**What you should do:**
The entries need to be copied exactly as they stand, images left out.

**Data extract:**
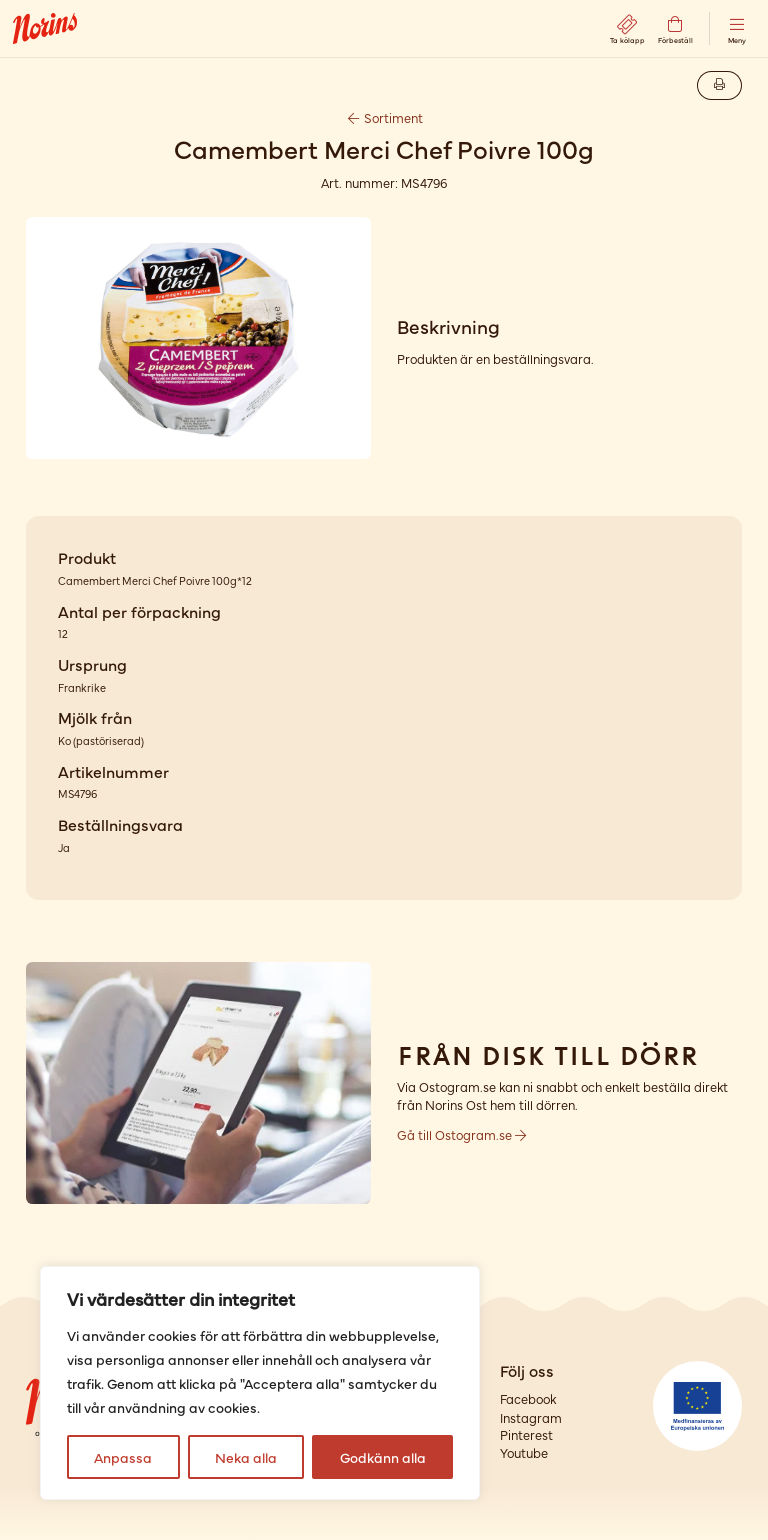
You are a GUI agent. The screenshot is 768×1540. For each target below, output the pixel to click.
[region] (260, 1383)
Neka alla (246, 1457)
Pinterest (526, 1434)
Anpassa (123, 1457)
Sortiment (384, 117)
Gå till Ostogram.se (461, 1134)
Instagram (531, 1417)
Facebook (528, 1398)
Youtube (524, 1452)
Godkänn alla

**Final answer:**
You are a GUI agent. The screenshot is 768×1540. For each target below, output the pixel to click.
[region] (260, 1383)
Neka alla (246, 1457)
Pinterest (526, 1434)
Anpassa (123, 1457)
Sortiment (384, 117)
Gå till Ostogram.se (461, 1134)
Instagram (531, 1417)
Facebook (528, 1398)
Youtube (524, 1452)
Godkänn alla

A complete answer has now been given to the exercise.